1

I have a requirement to send notifications to users a few days before a certain deadline. My current design is to use Cloud Scheduler to invoke a job periodically and then look for all the matching records within a small interval into the feature for the deadline and then alert them. Everything works fine except the fact that I need to create an index on time which is not a good idea for scaling as indexing monotonically increasing values can create hotspotting. So, what is the best scalable design choice for this valid business requirement? Note that I am already familiar with prefixing the timestamps with some values so the ordering is tracked within a partition.
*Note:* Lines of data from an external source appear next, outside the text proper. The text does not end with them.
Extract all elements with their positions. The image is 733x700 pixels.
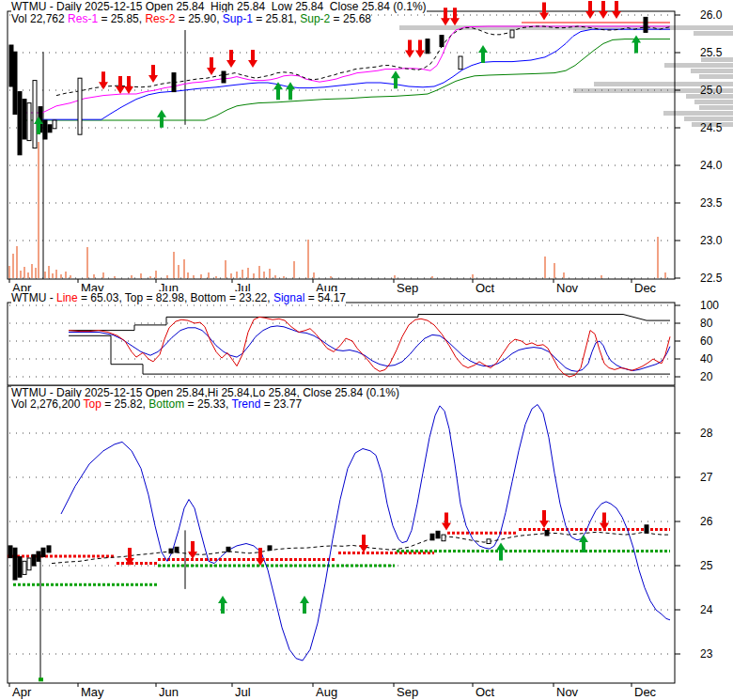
price-panel-plot-area[interactable]	[8, 11, 675, 279]
x-axis-label: Nov	[556, 281, 579, 295]
x-axis-label: Sep	[397, 685, 418, 699]
x-axis-label: Jul	[235, 685, 251, 699]
y-axis-label: 40	[700, 352, 713, 366]
y-axis-label: 25	[700, 559, 713, 572]
volume-profile-bar	[691, 69, 733, 73]
y-axis-label: 24	[700, 603, 713, 616]
charting-app-window: 26.025.525.024.524.023.523.022.5AprMayJu…	[0, 0, 733, 700]
y-axis-label: 23.0	[700, 234, 723, 247]
oscillator-panel-plot-area[interactable]	[8, 303, 675, 385]
y-axis-label: 24.0	[700, 159, 723, 172]
chart-canvas: 26.025.525.024.524.023.523.022.5AprMayJu…	[0, 0, 733, 700]
trend-panel-plot-area[interactable]	[8, 386, 675, 683]
y-axis-label: 22.5	[700, 272, 723, 285]
x-axis-label: Dec	[634, 281, 657, 295]
y-axis-label: 100	[700, 299, 719, 312]
x-axis-label: Oct	[476, 281, 495, 295]
x-axis-label: Nov	[556, 685, 579, 699]
x-axis-label: Sep	[397, 281, 418, 295]
y-axis-label: 23	[700, 647, 713, 661]
volume-profile-bar	[694, 100, 733, 104]
y-axis-label: 23.5	[700, 196, 723, 210]
volume-profile-bar	[699, 74, 733, 79]
x-axis-label: Apr	[12, 685, 32, 699]
y-axis-label: 25.5	[700, 46, 723, 59]
y-axis-label: 28	[700, 427, 713, 440]
y-axis-label: 25.0	[700, 84, 723, 97]
x-axis-label: Dec	[634, 685, 657, 699]
y-axis-label: 20	[700, 370, 713, 383]
x-axis-label: May	[81, 281, 104, 295]
y-axis-label: 80	[700, 317, 713, 330]
x-axis-label: Jun	[159, 281, 179, 295]
y-axis-label: 26.0	[700, 8, 723, 22]
x-axis-label: Aug	[316, 281, 337, 295]
x-axis-label: Oct	[476, 685, 495, 699]
y-axis-label: 27	[700, 471, 713, 484]
y-axis-label: 60	[700, 334, 713, 348]
x-axis-label: Aug	[316, 685, 337, 699]
volume-profile-bar	[699, 105, 733, 110]
x-axis-label: Apr	[12, 281, 32, 295]
x-axis-label: Jun	[159, 685, 179, 699]
volume-profile-bar	[694, 31, 733, 36]
x-axis-label: May	[81, 685, 104, 699]
x-axis-label: Jul	[235, 281, 251, 295]
y-axis-label: 24.5	[700, 121, 723, 134]
y-axis-label: 26	[700, 515, 713, 528]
However, the schedule job needs to discover all the deadlines and it's simply not possible to iterate each partition because over time the number of upcoming deadlines can be much smaller than the number of partitions.

Siva
  • 1,096
  • 7
  • 20
  • What database technology are you using? Reading here ... https://cloud.google.com/bigtable/docs/schema-design-time-series ... there is a story that Google's BigTable database seems to support time-series data. I'm not a data specialist but I wonder if there is even actually a problem here. I get the sense that you are running only a couple of queries a day. How many inserts (new users) happen per day (hour)? – Kolban Sep 28 '19 at 16:52
  • I am using Cloud Datastore – Siva Sep 28 '19 at 18:26

2 Answers2

2

IMHO your particular usage context is not as sensitive to the hotspotting problem as you think.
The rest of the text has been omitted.